But a deeper look suggests that a legacy of racism and exclusion in San Francisco also played a key role.
Warriors’ history in fact starts in Philadelphia. A maverick of a man, Mieuli – a flamboyant radio and television producer known for his full beard and preference for motorcycles – got together with some investors who together bought and brought the team west to San Francisco in 1962.
Technically, the team’s home arena at the time was the “Cow Palace” in Daly City, a one-time venue for livestock expos built in 1941 just beyond the southern borders of San Francisco.
But between the years 1964 and 1966, the San Francisco Warriors played their “home games” in arenas and cities up and down the state. These included what is now San Francisco’s “Bill Graham Civic Auditorium,” as well as venues in Oakland, San Jose, Daly City and even six games in San Diego.
The city’s message to the team, which over nine years played home games in four different cities, was clear: “We don’t care about your basketball team!”
Further proof of that came in the fact that the team had the league’s worst attendance at the time, and this despite the Warriors’ reasonable success.

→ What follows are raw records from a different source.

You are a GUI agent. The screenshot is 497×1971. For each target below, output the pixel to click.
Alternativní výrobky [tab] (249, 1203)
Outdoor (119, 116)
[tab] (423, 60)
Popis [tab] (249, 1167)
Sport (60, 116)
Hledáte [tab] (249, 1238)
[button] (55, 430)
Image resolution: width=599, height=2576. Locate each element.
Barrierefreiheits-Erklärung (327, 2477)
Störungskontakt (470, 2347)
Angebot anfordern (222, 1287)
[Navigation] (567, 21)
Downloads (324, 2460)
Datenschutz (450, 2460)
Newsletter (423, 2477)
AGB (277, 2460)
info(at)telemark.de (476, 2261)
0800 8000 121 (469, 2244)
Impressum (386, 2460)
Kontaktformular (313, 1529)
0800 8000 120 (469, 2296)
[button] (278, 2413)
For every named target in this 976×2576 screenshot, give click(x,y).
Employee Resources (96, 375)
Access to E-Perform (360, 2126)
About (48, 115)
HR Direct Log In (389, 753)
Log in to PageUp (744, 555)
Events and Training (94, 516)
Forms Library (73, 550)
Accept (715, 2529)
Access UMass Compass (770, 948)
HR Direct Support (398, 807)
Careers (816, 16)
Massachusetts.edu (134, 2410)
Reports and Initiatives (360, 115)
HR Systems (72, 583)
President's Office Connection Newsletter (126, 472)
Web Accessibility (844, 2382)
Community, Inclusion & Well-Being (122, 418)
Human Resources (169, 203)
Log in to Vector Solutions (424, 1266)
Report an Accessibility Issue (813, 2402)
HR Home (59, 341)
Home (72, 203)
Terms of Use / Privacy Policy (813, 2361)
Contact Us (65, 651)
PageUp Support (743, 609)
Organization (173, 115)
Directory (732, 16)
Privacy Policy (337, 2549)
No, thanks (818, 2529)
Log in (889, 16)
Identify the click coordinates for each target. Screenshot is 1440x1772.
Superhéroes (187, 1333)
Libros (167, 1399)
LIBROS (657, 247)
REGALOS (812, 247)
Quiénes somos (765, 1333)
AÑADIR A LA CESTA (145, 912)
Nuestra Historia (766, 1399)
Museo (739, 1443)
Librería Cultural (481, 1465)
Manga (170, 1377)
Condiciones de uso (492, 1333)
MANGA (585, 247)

In the 1966-67 season, the Warriors went all the way to the NBA finals, where they ironically lost to the team that replaced them in the city of Philadelphia, the 76ers. The Warriors also featured star players like Rick Barry and Nate Thurmond.
But the Warriors were also a team with an increasing number of Black athletes at a time of heightened racism in San Francisco and the rest of the country.
Many older San Franciscans, especially Black residents of the Bay View district remember the race riots of 1966 that were brought on by a white police officer shooting an unarmed Black teenager in the back. Things were so bad, in fact, that in 1964 San Francisco Mayor John Shelly formed the San Francisco Human Rights Commission to help fight discrimination against The City’s Black residents.
I have lived in San Francisco since 1960. When my father bought the family home in 1963, he was not able to purchase the Mission District house we lived in because of the color of his skin. Instead, he had to have a white lady friend be first on the deed. Prior to that, even Major League Baseball great, Willie Mays was not able to purchase a home in the affluent St. Francis Woods area of The City for the same reason.
It was under this atmosphere that, after being spurned by San Francisco, the Warriors ultimately found a home in Oakland in 1971. Over the ensuing decades the team developed a fan base known around the league for its devotion, despite the Warriors less than stellar record.
Now, more than 40 years later and San Francisco Mayor Ed Lee says he is bringing the “Warriors back home,” to a city that never wanted them in the first place.
The announcement for the Warriors’ move across the Bay first came in 2012, when Lee was joined by then-NBA Commissioner David Stern, California Lt. Gov. Gavin Newsom and Warriors’ owners Joe Lacob and Peter Guber. Since then plans have gone forward for a new arena located in the up-and-coming Mission Bay neighborhood, a once-dilapidated area along the city’s waterfront that, ironically, got a major renovation under San Francisco’s first Black mayor, Willie Brown.
Lee now wants to put his mark on that legacy by taking the Warriors from Oakland – a city with deep roots in the Black community – and bringing it to the more affluent – and arguably less diverse – San Francisco.
Opposition to the planned arena has come from all sides, Oakland fans among them, who worry they’ll be priced out of future games. The Mission Bay’s largest tenant, the University of California San Francisco, which operates a multi-billion dollar biotech research facility, has also spoken out against the arena. UCSF argues the new arena will create more congestion in an area that is already bursting at the seams.
Lee’s response has been to silence anyone at UCSF who opposes the Warriors project, part of his ambition for this “word-class city” is telling them to play ball for the team or else risk future funding.
Lee apparently believes San Franciscans are daffy enough to buy into his claim of city ownership, in support of his political “Legacy project” at the expense of a now 45 year legacy in Oakland. Given the Warriors recent success and wild popularity, perhaps they are.
But San Francisco, “everyone’s favorite city,” is now kicking dirt in the eye of its neighbor, Oakland, by taking a team that it once rejected. A world-class city helps its neighbors, it does not help itself to its neighbor’s jewels.
Allen Jones is a long time community activist and San Francisco resident. He is the driver behind the Good Neighbor Coalition, an initiative aimed at putting a measure on the 2018 ballot aimed at blocking the Warriors’ planned move to the city. (Image via Flickr Creative Commons.)